Re: Permission/Role Cache causing timeouts in apps.

Chahat Bhatia Tue, 27 Jul 2021 08:28:02 -0700

Yes, the application in quite read heavy and the request pattern is bursty
too. Hence that big a request failure in such less time.
Also, nothing out of the ordinary in cfstats and proxyhistograms.

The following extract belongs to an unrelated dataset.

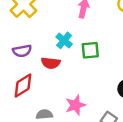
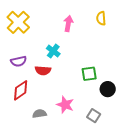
green square: (90, 50) -> (89, 74), moved
pink star: (75, 105) -> (65, 105), turned -30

But there are Native-Transport-Requests dropped messages (Almost similar
stats on all the nodes) :

 /opt/evive/pkgs/apache-cassandra-3.0.13/bin/nodetool tpstats
>
> Pool Name                              Active   Pending      Completed
> Blocked    All time blocked
> ...
> Native-Transport-Requests         6         0                27777476
>     0              8262
>
> Message type           Dropped
> READ                     24260
>


*We have the below values for the following params:*
concurrent_reads: 96
native_transport_max_threads: 320
JVM_OPTS="$JVM_OPTS -Dcassandra.max_queued_native_transport_requests=3072"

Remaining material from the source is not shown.